Przypadkowe ataki migrantów są obecnie niemal rutyną. W marcu Drezno było terroryzowane przez 23-letniego Irakijczyka, który rzekomo w ciągu zaledwie kilku dni dokonał napaści na tle seksualnym na wiele ofiar. Mężczyzna, Ismail A., jest oskarżony o nękanie kobiety, chwycenie za tylną część ciała 17-letniej dziewczynki, a nawet próbę wyrwania plecaka 10-letniej dziewczynce, zanim miał obmacywać jej udo. W areszcie groził tłumaczce, ostrzegając, że „zastrzelę cię, uderzę cię w cipkę, zabiorę do piekła” – pisze portal. Również ten przestępca nie poniósł odpowiedzialności karnej.

Skala przestępstw

Autorka artykułu podkreśla, iż skala problemu wymknęła się spod kontroli. Przytacza dane z ubiegłego roku, z których wynika, że mimo iż obcokrajowcy stanowią zaledwie 15% populacji Niemiec, [Już tyle !! md] to na nich przypada 35% przestępstw związanych z przemocą seksualną. Szczególnie Syryjczycy stanowią oszałamiającą część wszystkich przestępstw. Od 2015 r. obywatele Syrii popełnili 135 000 przestępstw – co odpowiada jednemu przestępstwu co 39 minut.

Brak reakcji władz

Publicystka zauważa, że nie ma w zasadzie żadnej reakcji politycznej na problem przestępczości migrantów. Wskazuje jednocześnie na problemy z deportacją takich osób ze względu na to, że w swojej ojczyźnie „nie są w stanie prowadzić godnego życia”.

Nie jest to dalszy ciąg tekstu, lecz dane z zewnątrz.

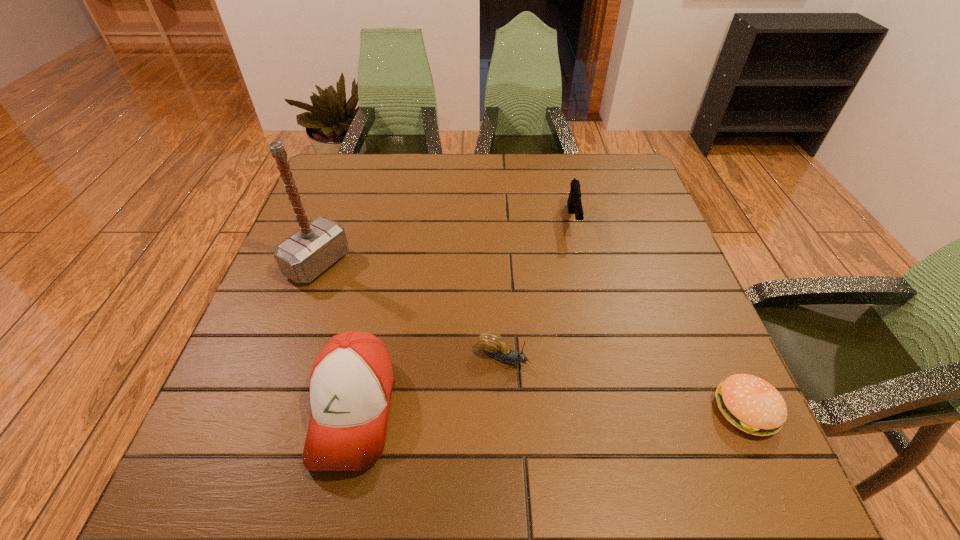 At what (x,y) coordinates should I click in order to perform the action: click on object that is at the left edge. Please return your answer as a coordinate pair (x, y). Looking at the image, I should click on 304,255.

Image resolution: width=960 pixels, height=540 pixels. I want to click on object located in the right edge section of the desktop, so click(751, 404).

Locate an element on the screen. object present at the near right corner is located at coordinates tap(751, 404).

You are a GUI agent. You are given a task and a screenshot of the screen. Output one action in this format:
    pyautogui.click(x=<x>, y=<y>)
    Task: Click on the vacant area at the far edge
    The height and width of the screenshot is (540, 960).
    Given the screenshot: What is the action you would take?
    pyautogui.click(x=485, y=175)

The width and height of the screenshot is (960, 540). I want to click on vacant space at the near edge, so click(484, 397).

At what (x,y) coordinates should I click in order to perform the action: click on vacant space at the right edge. Please return your answer as a coordinate pair (x, y). Looking at the image, I should click on (650, 251).

What are the coordinates of `free region at the far left corner of the desktop` in the screenshot? It's located at (336, 198).

Where is `free space at the far right corner`? This screenshot has height=540, width=960. free space at the far right corner is located at coordinates (615, 161).

The height and width of the screenshot is (540, 960). I want to click on empty location between the escargot and the fourth shortest object, so click(428, 383).

The width and height of the screenshot is (960, 540). I want to click on free space that is in between the escargot and the baseball cap, so click(x=428, y=383).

Ochrona społeczeństwa zawsze musi być na pierwszym miejscu, a nie jakieś niejasne pojęcia „praw człowieka” A prawa nie powinny być traktowane jako opcjonalne – konkluduje European Conservative.

Europa zagrożona

Niemcy nie są jedynym europejskim krajem, który ma problemy z przestępczością migrantów. Analogiczna sytuacja jest bowiem zarówno w Szwecji, jak i Francji.